This function implements the Direct Orthogonalization (DO) algorithm, as proposed by Andersson (1999), to filter out variation from predictor variables, \(\textbf{X}\), that is orthogonal to the response variable(s), \(\textbf{Y}\).
Usage
direct_orthogonal(
x,
y,
ncomp = 2,
center = TRUE,
scale = FALSE,
max_iter = 10,
tol = 0.001
)
Arguments
- x
A matrix or data frame of the predictor variables
- y
A vector, matrix or data frame of the response variable(s)
- ncomp
An integer specifying the number of principal components to retain for orthogonal processing. Default is 2.
- center
A logical value specifying whether to center the data. Default is
TRUE
.- scale
A logical value specifying whether to scale the data. Default is
FALSE
.- max_iter
An integer representing the maximum number of iterations. The default value is 10.
- tol
A numeric value representing the tolerance for convergence.

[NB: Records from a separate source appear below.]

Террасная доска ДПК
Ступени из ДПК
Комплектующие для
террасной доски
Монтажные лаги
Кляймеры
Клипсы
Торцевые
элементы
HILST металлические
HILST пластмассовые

The default value is 1e-3.
Value
A list with the following components:
correction
: The corrected matrix.loading
: The loadings matrix.score
: The scores matrix.
Details
Contrary to the Orthogonal Signal Correction (OSC) algorithm, Wold et al. (1998), which uses inverse Partial Least Squares (PLS) regression to filter out the orthogonal signal, DO filters out the orthogonal signal directly by orthogonalization of the \(\textbf{X}\) matrix. Principal Components Analysis (PCA) is performed on the orthogonalized \(\textbf{X}\) to obtain the scores \(\textbf{T}\) and loadings \(\textbf{P}\) matrices. Direct Orthogonalization is typically simpler and faster than OSC.
References
Andersson, C.A., (1999). Direct orthogonalization. Chemometrics Intell. Lab. Syst., 47(1):51-63
Pierna, J.A.F., Massart, D.L., de Noord, O.E., Ricoux, P., (2001). Direct orthogonalization: some case studies. Chemometrics Intell. Lab. Syst., 55(1-2):101-108
Wold, S., Antti, H., Lindgren, F., Ohman, J. (1998). Orthogonal signal correction of near-infrared spectra. Chemometrics Intell. Lab. Syst., 44(1):175-185.